◆ EXERCISE DIRECTIONS
For this exercise, copy exactly every line from the one holding "أبرز الأحداث اليوميّة" through the end of the data, both included. Omit pictures.

*** PROVIDED ENTRIES ***

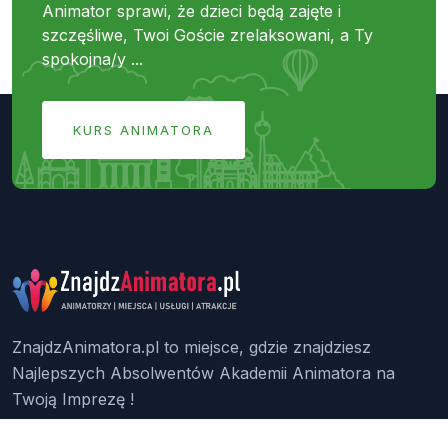
Animator sprawi, że dzieci będą zajęte i
szczęśliwe, Twoi Goście zrelaksowani, a Ty
spokojna/y ...
KURS ANIMATORA
ZnajdzAnimatora.pl to miejsce, gdzie znajdziesz
Najlepszych Absolwentów Akademii Animatora na
Twoją Imprezę !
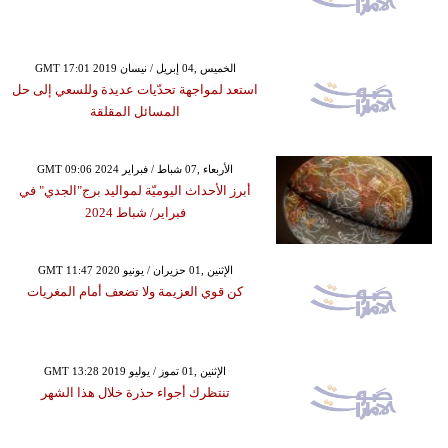
GMT 17:01 2019 الخميس ,04 إبريل / نيسان
استعد لمواجهة تحدّيات عديدة وللسعي إلى حل
المسائل المقلقة
GMT 09:06 2024 الأربعاء ,07 شباط / فبراير
أبرز الأحداث اليوميّة لمواليد برج"الجدي" في
فبراير/ شباط 2024
GMT 11:47 2020 الإثنين ,01 حزيران / يونيو
كن قوي العزيمة ولا تضعف أمام المغريات
GMT 13:28 2019 الإثنين ,01 تموز / يوليو
تنتظرك أجواء حذرة خلال هذا الشهر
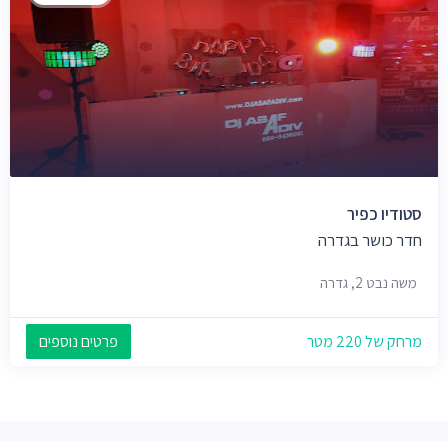
סטודיו כפיר
חדר כושר בגדרה
משה נבט 2, גדרה
מרחק של 220 מטר
פרטים נוספים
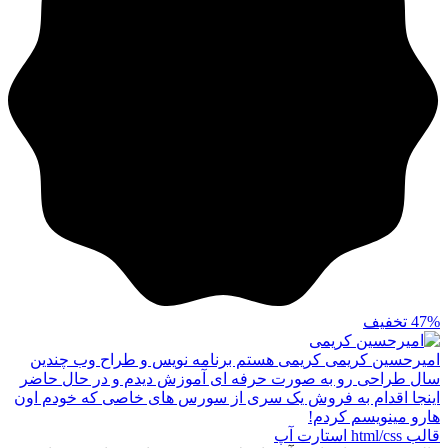
47%
تخفیف
امیرحسین کریمی
کریمی هستم برنامه نویس و طراح وب چندین
سال طراحی رو به صورت حرفه ای آموزش دیدم و در حال حاضر
اینجا اقدام به فروش یک سری از سورس های خاصی که خودم اون
هارو مینویسم کردم!
قالب html/css استارت آپ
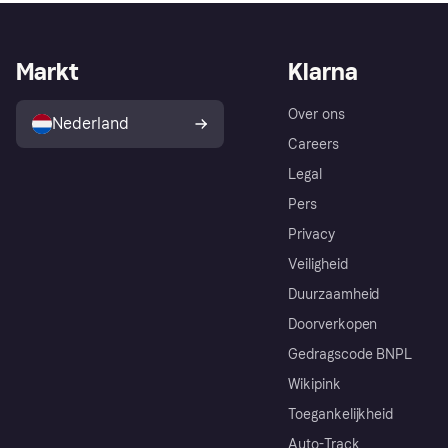
Markt
Klarna
Over ons
Nederland
Careers
Legal
Pers
Privacy
Veiligheid
Duurzaamheid
Doorverkopen
Gedragscode BNPL
Wikipink
Toegankelijkheid
Auto-Track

*** End of PROVIDED ENTRIES ***

◆ EXERCISE RESPONSE
أبرز الأحداث اليوميّة لمواليد برج"الجدي" في
فبراير/ شباط 2024
GMT 11:47 2020 الإثنين ,01 حزيران / يونيو
كن قوي العزيمة ولا تضعف أمام المغريات
GMT 13:28 2019 الإثنين ,01 تموز / يوليو
تنتظرك أجواء حذرة خلال هذا الشهر
סטודיו כפיר
חדר כושר בגדרה
משה נבט 2, גדרה
מרחק של 220 מטר
פרטים נוספים
47%
تخفیف
امیرحسین کریمی
کریمی هستم برنامه نویس و طراح وب چندین
سال طراحی رو به صورت حرفه ای آموزش دیدم و در حال حاضر
اینجا اقدام به فروش یک سری از سورس های خاصی که خودم اون
هارو مینویسم کردم!
قالب html/css استارت آپ
Markt
Klarna
Over ons
Nederland
Careers
Legal
Pers
Privacy
Veiligheid
Duurzaamheid
Doorverkopen
Gedragscode BNPL
Wikipink
Toegankelijkheid
Auto-Track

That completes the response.